PERCというのはHITと並んで有名な結晶系Si太陽電池の新しい技術です。確か、ヨーロッパのどこかの国で開発された技術だったと思いますが、最近よく使われるようになりました。どちらもSi半導体の表面(界面)でのロスを少なくして太陽電池の効率改善をするという点で似たところがあります。まるで両者はライバル関係にあるように見えます。
技術内容を少し見ると、HITは光活性なアモルファスSiで界面のロスを抑えたのに対し、PERCは光不活性な絶縁体でSi表面のロスを抑えようとしているので、技術の中身はかなり違います。が・・・、技術の内容はかなり難解そうなので、これ以上は触れないことにします。
PERCはPassivated Emitter and Rear Contact cellの略で、これを更に改善した技術にPERL (Passivated Emitter and Rear Locally diffusion cell) があります。PERCの説明図をWebで探したのですが、適当なものが無かったので、ここではPERLの有名な図を参考のために下に示します。PERCはこの図で裏面のP+のところが無い形と考えて良いでしょう。

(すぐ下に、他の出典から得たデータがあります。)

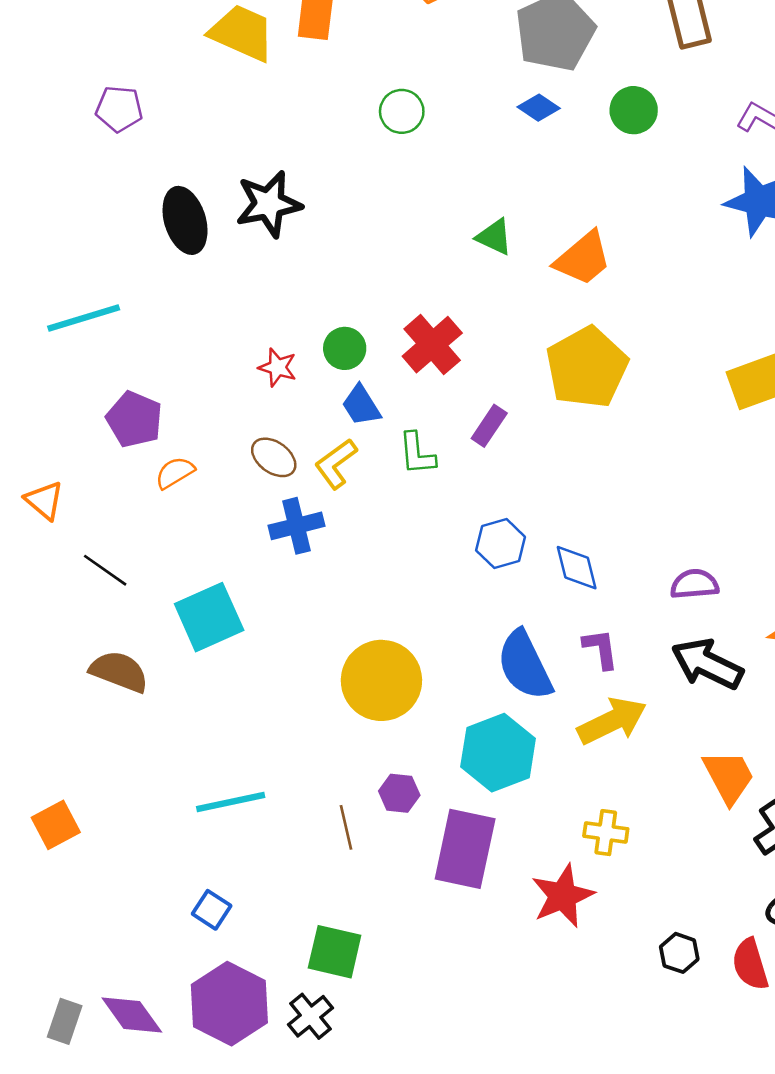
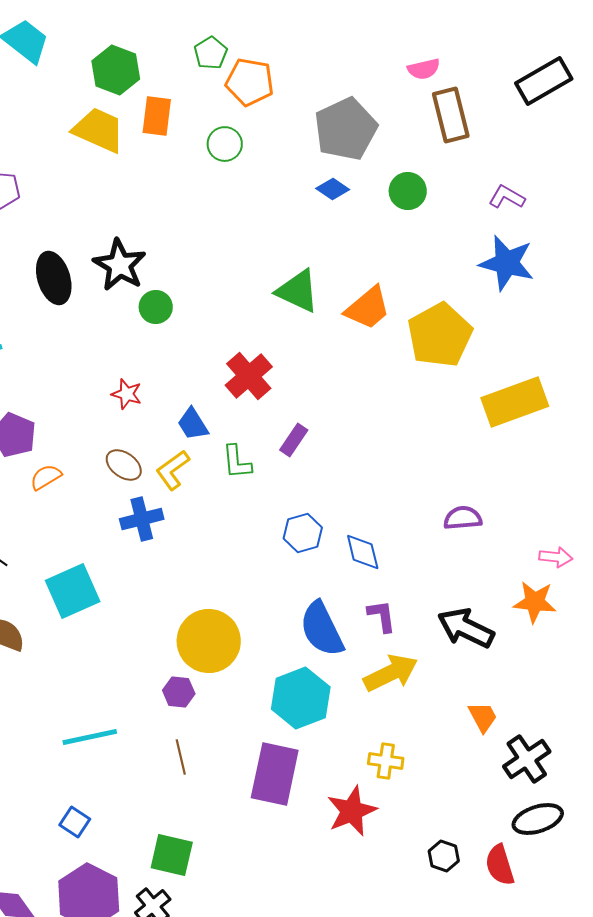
green circle: (402, 111) -> (225, 144), moved
black star: (269, 204) -> (120, 265), turned -30
green triangle: (494, 237) -> (298, 291), size x1.5
green circle: (345, 348) -> (156, 307), moved
yellow pentagon: (587, 367) -> (440, 335), moved
purple semicircle: (694, 584) -> (463, 518), moved
orange trapezoid: (729, 777) -> (483, 717), size x0.7
purple hexagon: (399, 793) -> (179, 692), moved

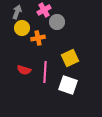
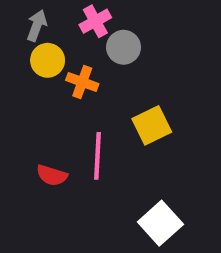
orange cross: (38, 38) -> (82, 82), turned 32
red semicircle: (24, 70) -> (52, 175), moved
white square: (68, 85) -> (160, 223), moved, turned 30

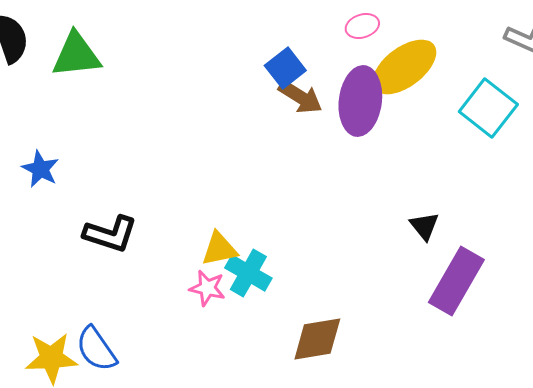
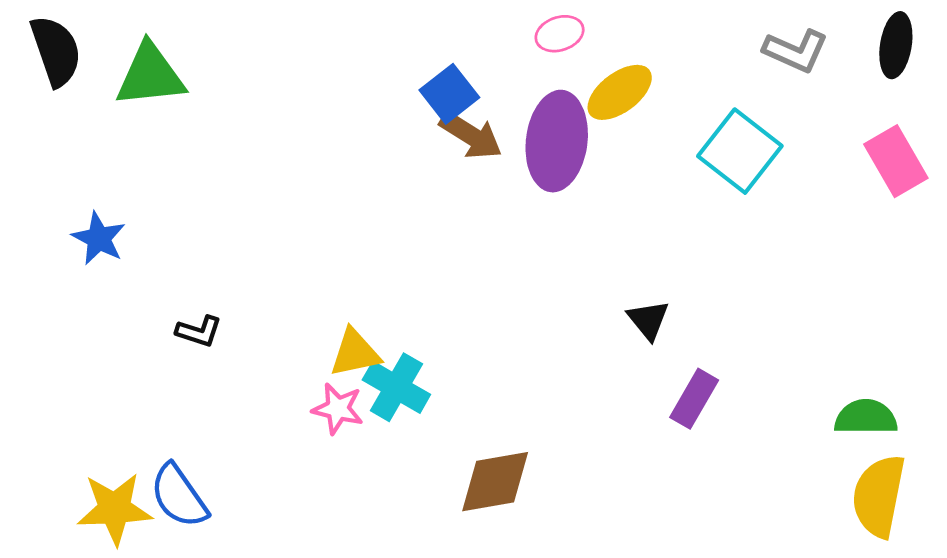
yellow ellipse: (404, 67) -> (620, 92), size x0.7
black L-shape: (110, 234) -> (199, 331), size x0.6
purple rectangle: (456, 281) -> (694, 399), size x0.6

HITでもPERCでもPERLでも変換効率20%をかなり超えるセルが作られています。いずれも製造プロセスが複雑になってきますので、それに伴うコストアップ以上の効率向上が得られるかどうかが問われることになります。これまでPERCもHITも実用化されているので、十分に効率向上の効果があるということでしょうが、両者更なる効率向上を目指して技術開発競争を続けているようです。
日本では日立がPERCの太陽電池を取り扱っているようですが、日立自体は太陽電池を作らず、トリナソーラーが作っているPERCの太陽電池を取り扱っているだけです。この辺りは東芝と似た戦略をとっているようですが、日立はサンシャインに参加したりしてそれなりに太陽電池産業に参加していました(この辺りの重電系の会社の太陽電池に対する姿勢が面白いので、いずれまとめたいと思います)。
PERCはいくつもの会社が導入しているところを見ると、それほどコピーが難しくない技術なのかも知れません。だから、改良版のPERLが出てきたのでしょうか。HITの方はなかなかマネをする会社が出てきませんでした。アモルファスSiの製膜が難しいのかなと思っていましたが、最近、シャープがHITの改造版のような太陽電池の技術開発を行うというNEDOのプロジェクトが発表されました(シャープの次世代太陽電池、NEDOプロジェクトで量産へ)。
「何でパナソニックやないねん!」と言いたいところですが、目標は「量産技術を開発する」ということになっています。基本的な技術は既に公知で誰でも使えるが、量産―コストダウンのところはまだ確立していないということでしょうか。
次回、このプロジェクトについてもう少し見てみたいと思います。